TASK: Output the entries below unchanged, except for the pictures.

INFORMATION SUPPLIED:
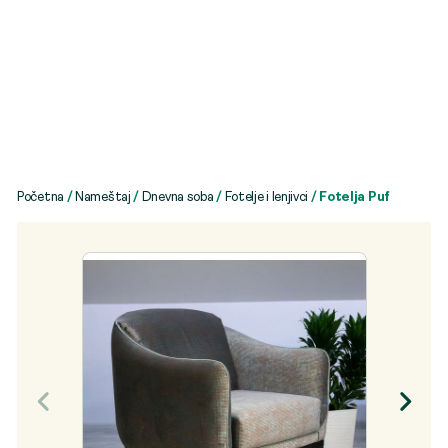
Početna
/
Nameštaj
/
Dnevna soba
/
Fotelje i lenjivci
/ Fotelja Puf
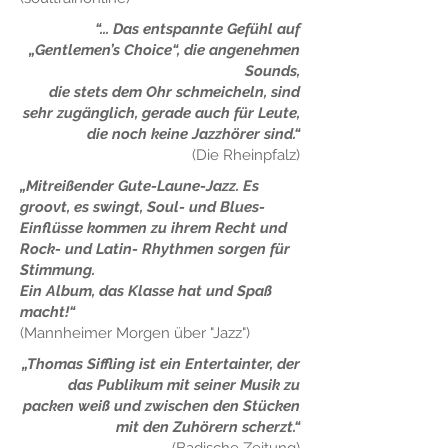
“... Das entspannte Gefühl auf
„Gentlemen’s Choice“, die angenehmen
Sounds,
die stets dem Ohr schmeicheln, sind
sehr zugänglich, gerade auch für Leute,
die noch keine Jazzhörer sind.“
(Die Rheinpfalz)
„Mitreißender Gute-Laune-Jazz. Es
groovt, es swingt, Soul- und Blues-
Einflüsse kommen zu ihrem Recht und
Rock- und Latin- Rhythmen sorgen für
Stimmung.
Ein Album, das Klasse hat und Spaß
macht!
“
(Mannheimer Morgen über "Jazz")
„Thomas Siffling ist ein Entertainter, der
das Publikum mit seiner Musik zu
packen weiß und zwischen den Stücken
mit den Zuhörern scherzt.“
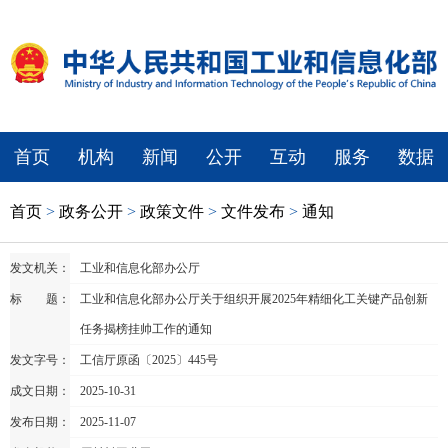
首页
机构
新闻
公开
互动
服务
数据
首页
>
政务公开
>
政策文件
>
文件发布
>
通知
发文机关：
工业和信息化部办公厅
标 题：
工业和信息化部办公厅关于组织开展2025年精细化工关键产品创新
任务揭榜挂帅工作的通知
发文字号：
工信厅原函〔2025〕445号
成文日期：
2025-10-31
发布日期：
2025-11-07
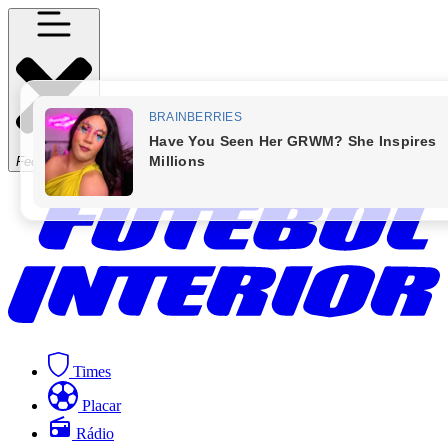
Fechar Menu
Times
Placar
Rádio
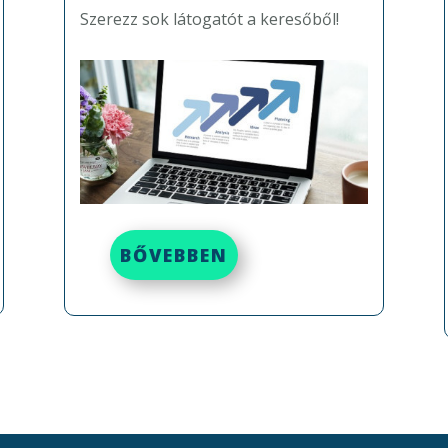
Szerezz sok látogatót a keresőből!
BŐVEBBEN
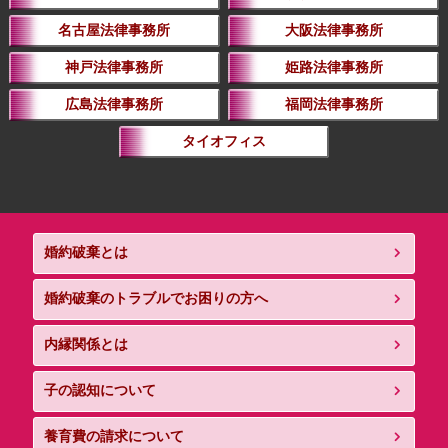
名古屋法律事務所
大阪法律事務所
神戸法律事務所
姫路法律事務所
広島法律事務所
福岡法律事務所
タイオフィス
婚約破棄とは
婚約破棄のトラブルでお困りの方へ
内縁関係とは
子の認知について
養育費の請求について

WRITTEN RESPONSE:
Početna
/
Nameštaj
/
Dnevna soba
/
Fotelje i lenjivci
/ Fotelja Puf
“... Das entspannte Gefühl auf
„Gentlemen’s Choice“, die angenehmen
Sounds,
die stets dem Ohr schmeicheln, sind
sehr zugänglich, gerade auch für Leute,
die noch keine Jazzhörer sind.“
(Die Rheinpfalz)
„Mitreißender Gute-Laune-Jazz. Es
groovt, es swingt, Soul- und Blues-
Einflüsse kommen zu ihrem Recht und
Rock- und Latin- Rhythmen sorgen für
Stimmung.
Ein Album, das Klasse hat und Spaß
macht!
“
(Mannheimer Morgen über "Jazz")
„Thomas Siffling ist ein Entertainter, der
das Publikum mit seiner Musik zu
packen weiß und zwischen den Stücken
mit den Zuhörern scherzt.“
首页
机构
新闻
公开
互动
服务
数据
首页
>
政务公开
>
政策文件
>
文件发布
>
通知
发文机关：
工业和信息化部办公厅
标 题：
工业和信息化部办公厅关于组织开展2025年精细化工关键产品创新
任务揭榜挂帅工作的通知
发文字号：
工信厅原函〔2025〕445号
成文日期：
2025-10-31
发布日期：
2025-11-07
Fechar Menu
Times
Placar
Rádio
Szerezz sok látogatót a keresőből!
BŐVEBBEN
名古屋法律事務所
大阪法律事務所
神戸法律事務所
姫路法律事務所
広島法律事務所
福岡法律事務所
タイオフィス
婚約破棄とは
婚約破棄のトラブルでお困りの方へ
内縁関係とは
子の認知について
養育費の請求について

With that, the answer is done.